*Action item:*
Ignoring the images, restate the records below word for word.

======== Available records

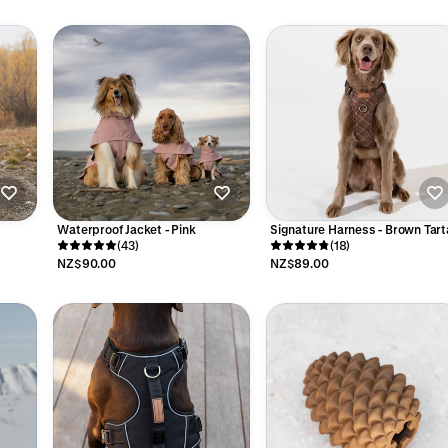
Waterproof Jacket - Pink
Signature Harness - Brown Tart
(43)
(18)
NZ$90.00
NZ$89.00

================

*Exercise response:*
Waterproof Jacket - Pink
Signature Harness - Brown Tart
(43)
(18)
NZ$90.00
NZ$89.00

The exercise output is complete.